Is the method I used an efficient way of getting the answers to my titled question? From... $$\vert x-3 \vert + \vert x-4 \vert = 9$$ The way I solved this was to assume that each abs value was positive first giving: $$x-3 + x- 4 = 9 $$ $$2x- 7 = 9$$ $$x = -1$$ Then assuming they are both negative: $$-(x-3) + -(x-4) = 9$$ $$-x+3-x+4= 9$$ $$-2x+7= 9$$ $$x = 8$$
Solutions: $x = -1$ and $x= 8$
On
This function is continuous and piecewise linear, with the pieces delimited by the values that cancel the arguments of the absolute value.

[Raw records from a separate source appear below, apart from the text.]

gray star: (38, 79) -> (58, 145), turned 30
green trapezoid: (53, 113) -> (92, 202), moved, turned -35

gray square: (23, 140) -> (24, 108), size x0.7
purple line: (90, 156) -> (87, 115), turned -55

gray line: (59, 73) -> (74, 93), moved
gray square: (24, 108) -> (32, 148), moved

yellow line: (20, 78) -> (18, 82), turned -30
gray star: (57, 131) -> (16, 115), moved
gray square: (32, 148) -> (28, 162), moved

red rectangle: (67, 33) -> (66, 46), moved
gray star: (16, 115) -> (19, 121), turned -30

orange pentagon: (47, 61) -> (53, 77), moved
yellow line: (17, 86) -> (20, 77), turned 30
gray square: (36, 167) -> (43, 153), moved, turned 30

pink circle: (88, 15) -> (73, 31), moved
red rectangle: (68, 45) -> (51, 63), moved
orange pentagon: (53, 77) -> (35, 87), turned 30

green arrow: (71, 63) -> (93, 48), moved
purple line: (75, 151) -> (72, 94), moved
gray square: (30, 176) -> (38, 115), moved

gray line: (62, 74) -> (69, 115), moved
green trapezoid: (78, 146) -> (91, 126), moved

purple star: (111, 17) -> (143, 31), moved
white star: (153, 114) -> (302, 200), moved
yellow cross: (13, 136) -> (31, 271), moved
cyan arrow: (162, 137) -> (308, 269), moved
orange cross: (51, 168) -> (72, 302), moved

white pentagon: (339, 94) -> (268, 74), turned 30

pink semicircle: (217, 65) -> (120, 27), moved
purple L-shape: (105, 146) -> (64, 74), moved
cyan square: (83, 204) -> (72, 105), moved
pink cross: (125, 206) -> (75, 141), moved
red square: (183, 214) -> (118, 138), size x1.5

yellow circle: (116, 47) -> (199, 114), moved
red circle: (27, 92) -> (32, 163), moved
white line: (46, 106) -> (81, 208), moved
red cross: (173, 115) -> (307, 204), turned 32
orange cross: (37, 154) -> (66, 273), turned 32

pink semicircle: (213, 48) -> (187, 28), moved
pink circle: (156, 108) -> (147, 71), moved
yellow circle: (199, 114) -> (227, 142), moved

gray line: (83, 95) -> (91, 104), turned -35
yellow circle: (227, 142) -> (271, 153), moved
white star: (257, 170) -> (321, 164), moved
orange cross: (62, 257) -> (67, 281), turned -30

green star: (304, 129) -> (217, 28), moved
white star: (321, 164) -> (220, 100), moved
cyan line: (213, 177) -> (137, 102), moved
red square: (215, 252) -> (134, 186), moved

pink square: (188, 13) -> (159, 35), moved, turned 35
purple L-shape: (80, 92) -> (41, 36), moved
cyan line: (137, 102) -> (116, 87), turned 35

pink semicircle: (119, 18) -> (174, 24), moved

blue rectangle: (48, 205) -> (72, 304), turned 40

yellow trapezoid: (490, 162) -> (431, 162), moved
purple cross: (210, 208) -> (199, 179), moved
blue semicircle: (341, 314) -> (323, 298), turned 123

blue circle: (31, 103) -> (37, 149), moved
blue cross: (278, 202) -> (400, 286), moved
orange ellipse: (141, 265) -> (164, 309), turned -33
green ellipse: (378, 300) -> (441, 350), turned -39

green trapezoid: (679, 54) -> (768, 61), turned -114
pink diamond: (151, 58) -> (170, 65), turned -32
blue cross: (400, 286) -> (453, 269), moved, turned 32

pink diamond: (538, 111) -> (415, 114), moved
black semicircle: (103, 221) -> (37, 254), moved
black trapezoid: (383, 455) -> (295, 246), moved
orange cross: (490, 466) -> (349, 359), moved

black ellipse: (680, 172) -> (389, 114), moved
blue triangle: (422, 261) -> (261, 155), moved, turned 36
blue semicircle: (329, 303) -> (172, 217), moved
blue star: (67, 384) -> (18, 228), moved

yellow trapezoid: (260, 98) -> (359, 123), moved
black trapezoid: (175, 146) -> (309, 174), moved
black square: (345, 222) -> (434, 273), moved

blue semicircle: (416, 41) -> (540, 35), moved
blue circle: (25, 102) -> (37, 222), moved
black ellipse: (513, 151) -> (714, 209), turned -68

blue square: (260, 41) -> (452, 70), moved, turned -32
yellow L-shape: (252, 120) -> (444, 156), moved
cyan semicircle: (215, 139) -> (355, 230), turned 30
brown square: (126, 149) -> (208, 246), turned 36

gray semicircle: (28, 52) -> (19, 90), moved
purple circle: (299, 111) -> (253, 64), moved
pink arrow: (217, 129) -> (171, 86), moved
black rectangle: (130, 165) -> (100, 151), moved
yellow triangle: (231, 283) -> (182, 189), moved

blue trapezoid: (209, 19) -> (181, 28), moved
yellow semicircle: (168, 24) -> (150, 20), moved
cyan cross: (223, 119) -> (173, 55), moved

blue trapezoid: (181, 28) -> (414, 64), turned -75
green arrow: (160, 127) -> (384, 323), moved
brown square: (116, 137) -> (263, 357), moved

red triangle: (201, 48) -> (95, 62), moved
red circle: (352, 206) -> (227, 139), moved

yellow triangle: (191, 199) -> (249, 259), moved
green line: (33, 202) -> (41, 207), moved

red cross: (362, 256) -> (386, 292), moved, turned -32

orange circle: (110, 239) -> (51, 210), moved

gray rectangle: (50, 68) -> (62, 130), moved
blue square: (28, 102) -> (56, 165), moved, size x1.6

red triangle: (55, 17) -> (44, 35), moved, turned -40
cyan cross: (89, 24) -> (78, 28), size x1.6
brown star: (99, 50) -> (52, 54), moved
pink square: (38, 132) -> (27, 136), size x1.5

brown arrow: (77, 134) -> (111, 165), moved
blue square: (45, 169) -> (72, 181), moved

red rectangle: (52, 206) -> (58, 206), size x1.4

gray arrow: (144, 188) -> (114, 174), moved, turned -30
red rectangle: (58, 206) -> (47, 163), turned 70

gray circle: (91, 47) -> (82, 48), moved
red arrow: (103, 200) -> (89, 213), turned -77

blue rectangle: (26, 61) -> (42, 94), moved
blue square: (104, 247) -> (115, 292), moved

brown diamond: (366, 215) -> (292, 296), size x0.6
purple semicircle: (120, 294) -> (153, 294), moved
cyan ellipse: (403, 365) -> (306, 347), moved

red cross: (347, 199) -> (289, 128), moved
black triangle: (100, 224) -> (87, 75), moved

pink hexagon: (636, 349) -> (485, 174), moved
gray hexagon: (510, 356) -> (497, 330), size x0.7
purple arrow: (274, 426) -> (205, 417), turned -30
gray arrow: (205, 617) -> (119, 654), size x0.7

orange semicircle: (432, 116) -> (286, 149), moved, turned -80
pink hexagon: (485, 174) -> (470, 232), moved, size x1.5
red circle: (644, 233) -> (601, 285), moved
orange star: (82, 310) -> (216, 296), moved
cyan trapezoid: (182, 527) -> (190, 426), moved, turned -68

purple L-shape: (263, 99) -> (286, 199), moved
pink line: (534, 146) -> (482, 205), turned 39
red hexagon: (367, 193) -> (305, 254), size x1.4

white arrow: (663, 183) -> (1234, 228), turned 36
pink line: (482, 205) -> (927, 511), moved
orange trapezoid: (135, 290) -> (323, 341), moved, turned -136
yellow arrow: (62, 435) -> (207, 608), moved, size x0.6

You can write this table of variations:
$$\begin{matrix}-\infty&3&4&\infty\\\hline\infty&1&1&\infty,\end{matrix}$$ which shows two solutions, in $(-\infty,3)$ and $(4,\infty)$.
These are obtained by replacing the absolute values by the appropriate signs,
$$-(x-3)-(x-4)=9$$ and $$+(x-3)+(x-4)=9.$$
On
User35508 has given you the general algebraic method. But if you want some geometric intuition, your equation just says
$$\text{the distance from $x$ to $3$ plus the distance from $x$ to $4$ is $9$}$$
where distances are measured along the real number line.
This immediately explains why there are no solutions when $x$ is between $3$ and $4$. And with just a little more thought you can easily see the two solutions are $-1$ and $8$.
Of course, this geometric approach isn't very helpful for more complicated equations, e.g. $|x^2-5x+6|+|x-4|=3$, but it's a useful tool to have in your repertoire nonetheless.
Take three intervals $$-\infty<x<3$$ $$3\leq x < 4$$ $$4\leq x<\infty$$ Then for first interval $$-(x-3)-(x-4)=9$$ $$2x-7=-9 \Longleftrightarrow x=-1$$
For second interval $$(x-3)-x+4=9$$ $$1=9$$ which is absurd
Finally for last interval $$2x-7=9\Longleftrightarrow x=8$$
NOTE:Your answers are wrong..You are not preserving equality when adding or subtracting numbers from your equations.